Problem details
What you return must be the full data, repeated verbatim, with no pictures in it.
(Data listing Opens)
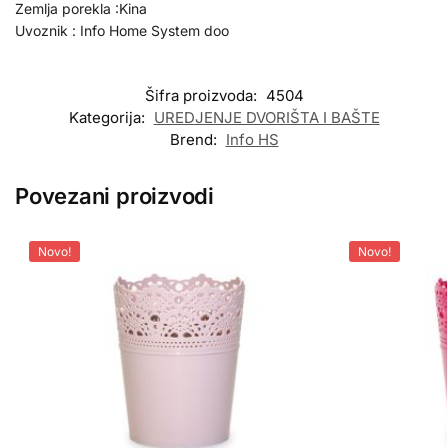
Zemlja porekla :Kina
Uvoznik : Info Home System doo
Šifra proizvoda:
4504
Kategorija:
UREDJENJE DVORIŠTA I BAŠTE
Brend:
Info HS
Povezani proizvodi
Novo!
Novo!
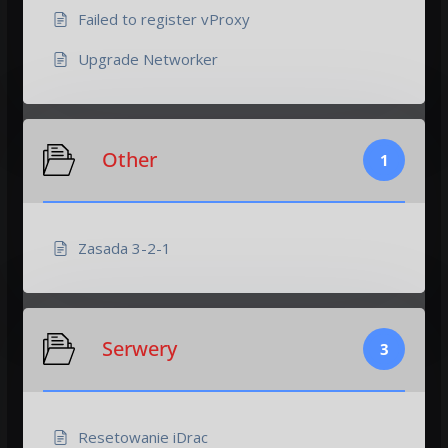
Failed to register vProxy
Upgrade Networker
Other
1
Zasada 3-2-1
Serwery
3
Resetowanie iDrac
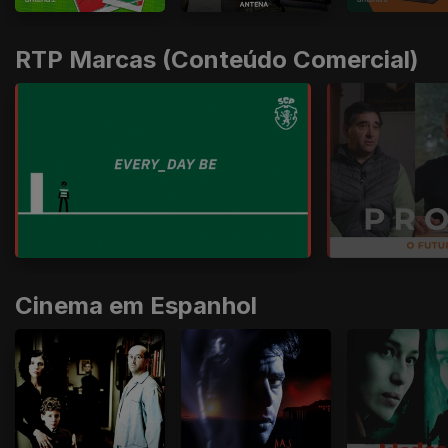
RTP Marcas (Conteúdo Comercial)
Cinema em Espanhol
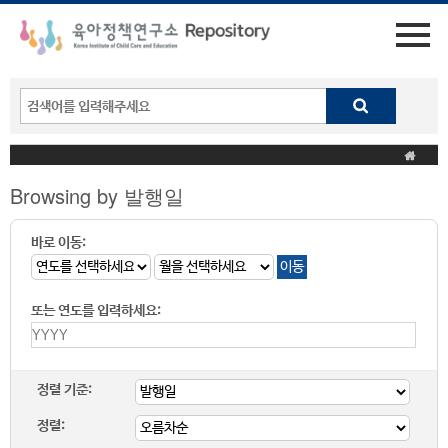
Browsing by 발행일
바로 이동:
또는 연도를 입력하세요:
정렬 기준:
정렬:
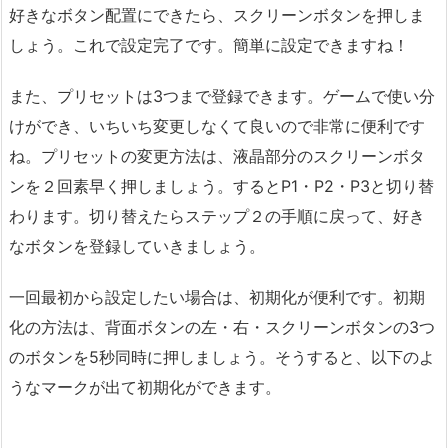
好きなボタン配置にできたら、スクリーンボタンを押しま
しょう。これで設定完了です。簡単に設定できますね！
また、プリセットは3つまで登録できます。ゲームで使い分
けができ、いちいち変更しなくて良いので非常に便利です
ね。プリセットの変更方法は、液晶部分のスクリーンボタ
ンを２回素早く押しましょう。するとP1・P2・P3と切り替
わります。切り替えたらステップ２の手順に戻って、好き
なボタンを登録していきましょう。
一回最初から設定したい場合は、初期化が便利です。初期
化の方法は、背面ボタンの左・右・スクリーンボタンの3つ
のボタンを5秒同時に押しましょう。そうすると、以下のよ
うなマークが出て初期化ができます。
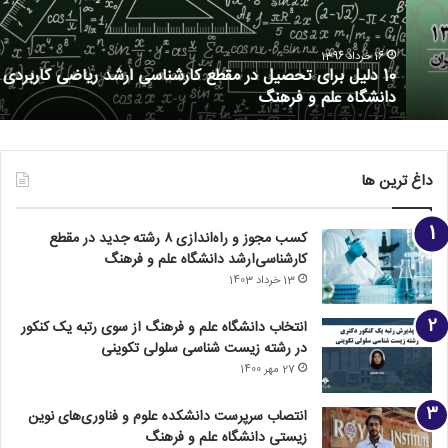
16 خرداد 1396
10 دلیل برای تحصیل در مقطع کارشناسی ارشد ریاضی کاربردی
دانشگاه علم و فرهنگ
داغ ترین ها
کسب مجوز و راه‌اندازی ۸ رشته جدید در مقطع
کارشناسی‌ارشد دانشگاه علم و فرهنگ
13 خرداد 1403
انتخاب دانشگاه علم و فرهنگ از سوی رتبه یک کنکور
در رشته زیست شناسی سلولی تکوینی
27 مهر 1400
انتصاب سرپرست دانشکده علوم و فناوری‌های نوین
زیستی دانشگاه علم و فرهنگ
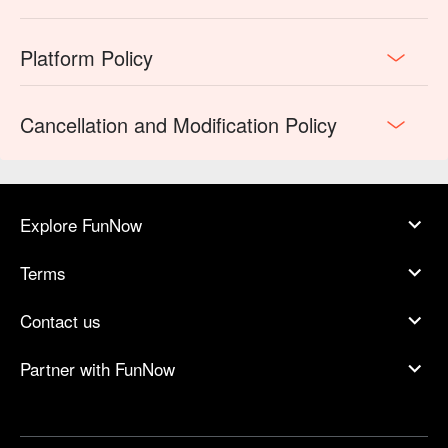
Platform Policy
Cancellation and Modification Policy
Explore FunNow
Terms
Contact us
Partner with FunNow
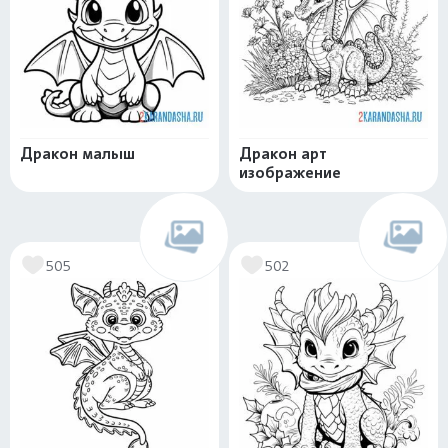
Дракон малыш
Дракон арт
изображение
505
502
(Data listing Closes)
Written solution
Zemlja porekla :Kina
Uvoznik : Info Home System doo
Šifra proizvoda:
4504
Kategorija:
UREDJENJE DVORIŠTA I BAŠTE
Brend:
Info HS
Povezani proizvodi
Novo!
Novo!
Failed to register vProxy
Upgrade Networker
Other
1
Zasada 3-2-1
Serwery
3
Resetowanie iDrac
RTP Marcas (Conteúdo Comercial)
Cinema em Espanhol
Browsing by 발행일
바로 이동:
또는 연도를 입력하세요:
정렬 기준:
정렬:
好きなボタン配置にできたら、スクリーンボタンを押しま
しょう。これで設定完了です。簡単に設定できますね！
また、プリセットは3つまで登録できます。ゲームで使い分
けができ、いちいち変更しなくて良いので非常に便利です
ね。プリセットの変更方法は、液晶部分のスクリーンボタ
ンを２回素早く押しましょう。するとP1・P2・P3と切り替
わります。切り替えたらステップ２の手順に戻って、好き
なボタンを登録していきましょう。
一回最初から設定したい場合は、初期化が便利です。初期
化の方法は、背面ボタンの左・右・スクリーンボタンの3つ
のボタンを5秒同時に押しましょう。そうすると、以下のよ
うなマークが出て初期化ができます。
16 خرداد 1396
10 دلیل برای تحصیل در مقطع کارشناسی ارشد ریاضی کاربردی
دانشگاه علم و فرهنگ
داغ ترین ها
کسب مجوز و راه‌اندازی ۸ رشته جدید در مقطع
کارشناسی‌ارشد دانشگاه علم و فرهنگ
13 خرداد 1403
انتخاب دانشگاه علم و فرهنگ از سوی رتبه یک کنکور
در رشته زیست شناسی سلولی تکوینی
27 مهر 1400
انتصاب سرپرست دانشکده علوم و فناوری‌های نوین
زیستی دانشگاه علم و فرهنگ
Platform Policy
Cancellation and Modification Policy
Explore FunNow
Terms
Contact us
Partner with FunNow
Дракон малыш
Дракон арт
изображение
505
502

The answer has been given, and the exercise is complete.